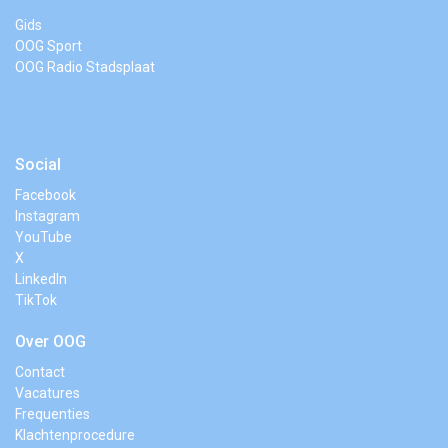
Gids
OOG Sport
OOG Radio Stadsplaat
Social
Facebook
Instagram
YouTube
X
LinkedIn
TikTok
Over OOG
Contact
Vacatures
Frequenties
Klachtenprocedure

__Problem to work on__. In the copy, each entry above must match exactly, and no picture may be carried over.

__Exercise output__.
Gids
OOG Sport
OOG Radio Stadsplaat
Social
Facebook
Instagram
YouTube
X
LinkedIn
TikTok
Over OOG
Contact
Vacatures
Frequenties
Klachtenprocedure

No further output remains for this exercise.